ISSN : 1301-5680
e-ISSN : 2149-8156
Turkish Journal of Thoracic and Cardiovascular Surgery     
Comparison of the NT-proBNP levels between coronary artery bypass grafting patients and concomitant coronary artery bypass grafting with valve replacement patients
Hanife Karakaya Kabukçu1, Sibel Şimşek1, Nursel Şahin1, Tülin Aydoğdu Titiz1, Sebahat Özdem2, Atalay Mete3
1Department of Anesthesiology and Reanimation, Medicine Faculty of Akdeniz University, Antalya
2Department of Biochemistry, Medicine Faculty of Akdeniz University, Antalya
3Department of Cardiovascular Surgery, Medicine Faculty of Akdeniz University, Antalya


Background: In this article, we examined the relationship between the pre- and postoperative brain natriuretic peptide (BNP) levels and pre-, intra-, and postoperative hemodynamic parameters in patients undergoing coronary artery bypass grafting (CABG) and combined CABG and valve operations.

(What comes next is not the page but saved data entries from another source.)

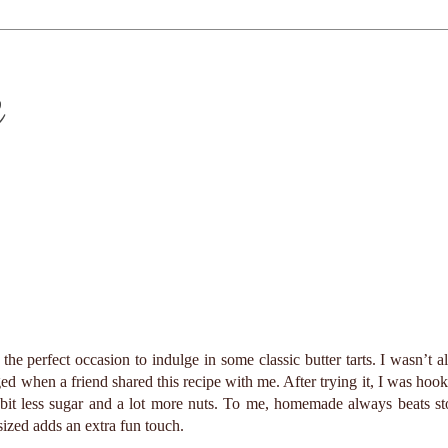
e
he perfect occasion to indulge in some classic butter tarts. I wasn’t a
ed when a friend shared this recipe with me. After trying it, I was hook
a bit less sugar and a lot more nuts. To me, homemade always beats st
ized adds an extra fun touch.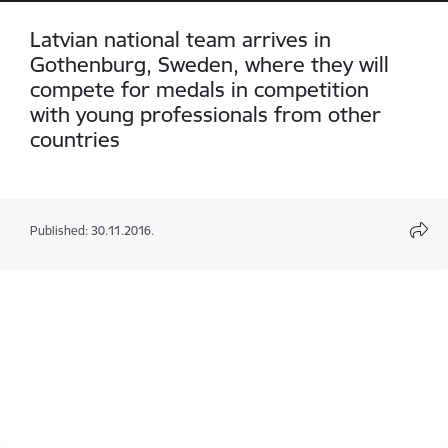
Latvian national team arrives in
Gothenburg, Sweden, where they will
compete for medals in competition
with young professionals from other
countries
Published: 30.11.2016.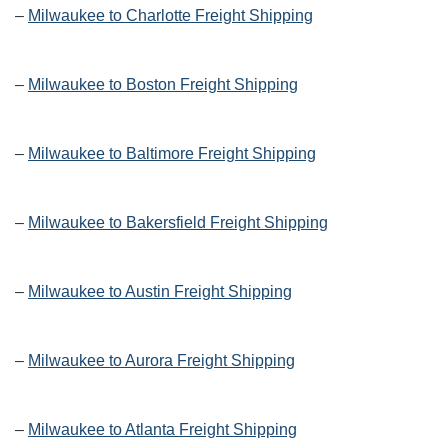
–
Milwaukee to Charlotte Freight Shipping
–
Milwaukee to Boston Freight Shipping
–
Milwaukee to Baltimore Freight Shipping
–
Milwaukee to Bakersfield Freight Shipping
–
Milwaukee to Austin Freight Shipping
–
Milwaukee to Aurora Freight Shipping
–
Milwaukee to Atlanta Freight Shipping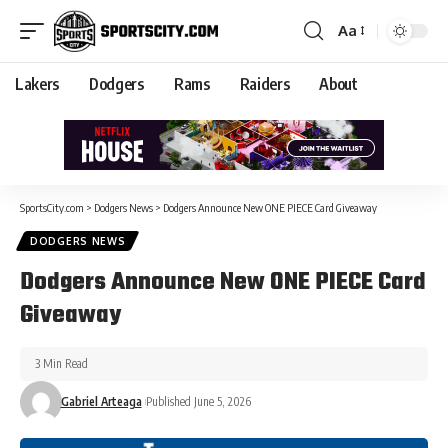
Aa
Lakers
Dodgers
Rams
Raiders
About
SportsCity.com
>
Dodgers News
>
Dodgers Announce New ONE PIECE Card Giveaway
DODGERS NEWS
Dodgers Announce New ONE PIECE Card
Giveaway
3 Min Read
Gabriel Arteaga
Published June 5, 2026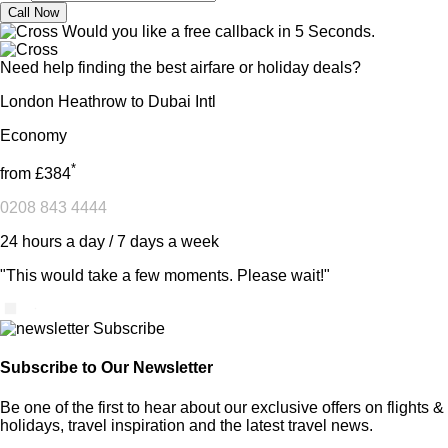
Would you like a free callback in 5 Seconds.
Need help finding the best airfare or holiday deals?
London Heathrow to Dubai Intl
Economy
*
from
£384
0208 843 4444
24 hours a day / 7 days a week
"This would take a few moments. Please wait!"
Subscribe to Our Newsletter
Be one of the first to hear about our exclusive offers on flights &
holidays, travel inspiration and the latest travel news.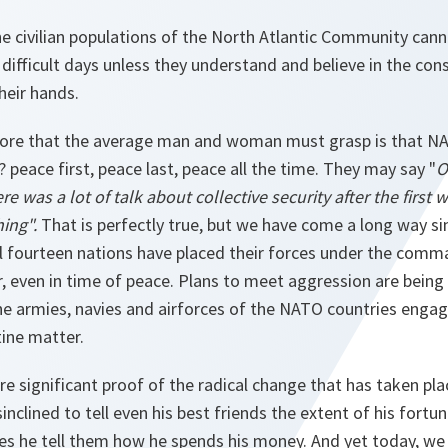
he civilian populations of the North Atlantic Community canno
ifficult days unless they understand and believe in the cons
heir hands.
efore that the average man and woman must grasp is that NA
 ? peace first, peace last, peace all the time. They may say "
O
ere was a lot of talk about collective security after the first w
ing".
That is perfectly true, but we have come a long way si
ll fourteen nations have placed their forces under the comm
ven in time of peace. Plans to meet aggression are being
The armies, navies and airforces of the NATO countries engage
ine matter.
ore significant proof of the radical change that has taken pla
sinclined to tell even his best friends the extent of his fortun
es he tell them how he spends his money. And yet today, we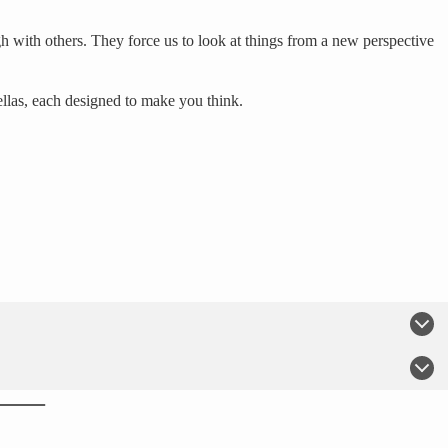
h with others. They force us to look at things from a new perspective
ellas, each designed to make you think.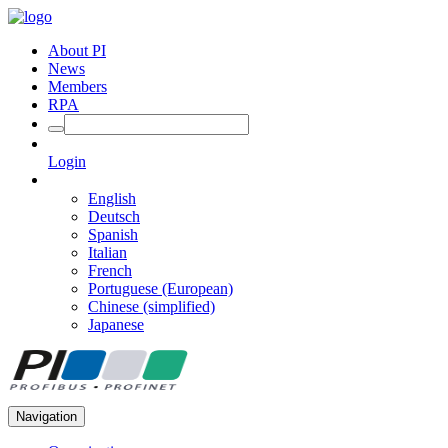
About PI
News
Members
RPA
Login
English
Deutsch
Spanish
Italian
French
Portuguese (European)
Chinese (simplified)
Japanese
Navigation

Methods: Thirty patients with II and III ASA enrolled in the study were divided into two groups, each with 15 patients: CABG surgery (Group 1, 13 males, 2 females; mean age 62.2±8.6 years) and CABG + valve replacement surgery (Group 2, 13 males, 2 females; mean age 64.1±10.6 years). Patient data were prospectively collected. Anesthetic induction and endotracheal intubation were performed with 10 μg/kg fentanyl and 0.1-0.2 mg/kg etomidate, and 0.15 mg/kg cisatracurium. Isoflurane 1%, cisatracurium 0.1 mg/kg/hr infusion and 0.15 μg/kg/min fentanyl was used for anesthetic maintenance. Systemic and pulmonary arterial pressures were monitored. NT-proBNP levels and troponin T and CK-MB levels were recorded at pre- and postoperative 4th and 12th hours in both groups.

Results: Demographic and hemodynamic data were not significantly different between the two groups. In both groups, NT-proBNP values increased to peak levels at 24 hours postoperatively, however it was not associated with hemodynamic parameters and inotropic support.

Conclusion: There was no statistical difference between NT-proBNP levels in both groups preoperatively. Postoperative NT-proBNP levels were higher in group 2 (longer cross-clamp, and cardiopulmonary bypass time) at the 4th and 12th hours. However the duration in hospital and in the intensive care unit were longer in group 1 patients with high preoperative NT pro-BNP levels.

Electrocardiography (ECG), hemodynamic parameters, biochemical markers like creatinin kinase (CK), myoglobulin creatinin kinase (CK-MB) and troponins and transesophageal echocardiography (TEE) are widely used in the diagnosis of perioperative myocardial infarction and cardiac failure during coronary cardiac surgery.[1,2]

Recently, brain natriuretic peptide (BNP) secretion levels due to the increased left ventricle volume and pressure have been used in the early diagnosis and treatment of myocardial damage and cardiac failure after cardiac operations.[3-6]

Investigations with BNP level are focused on the early determination of complications like myocardial infarction and cardiac failure due to the ischemia caused by prolonged cross-clamp time in coronary cardiac operations. Increase in BNP is not only determined in prolonged ischemic time complications but is also true for patients with asymptomatic left ventricle dysfunction and also may be in correlation with the patient’s functional capacity and prognosis.[7-9]

Publications show the value of the correlation between BNP and proBNP levels and the early determination and treatment of the cardiac complications during cardiac surgery in coronary artery patients. They all agree that those complications have often been seen with the myocardial damage in complex surgical patients with prolonged cross-clamp time. But we have not found any study on patients who underwent combined coronary and valve surgery. Our aim was to determinate the correlation of the hemodynamic parameters and the BNP levels correlation in the pre- and postoperative period in these patients.


Thirty patients with II and III ASA physical score were admitted to the research. Patients were selected randomly and grouped into elective coronary artery bypass grafting (CABG), (Group 1; 13 males, 2 females; mean age 62.2±8.6 years) and concomitant CABG + valve replacement surgery (Group 2; 13 males, 2 females; mean age 64.1±10.6 years). Patients with unstable angina, left bundle branch block, pacing devices, unstable hemodynamics, organ transplant, acute myocardial infarcts, acute cardiac failure, preoperatively requiring inotropics, pulmonary embolism, renal insufficiency, hepatic cirrhosis and emergency status were excluded.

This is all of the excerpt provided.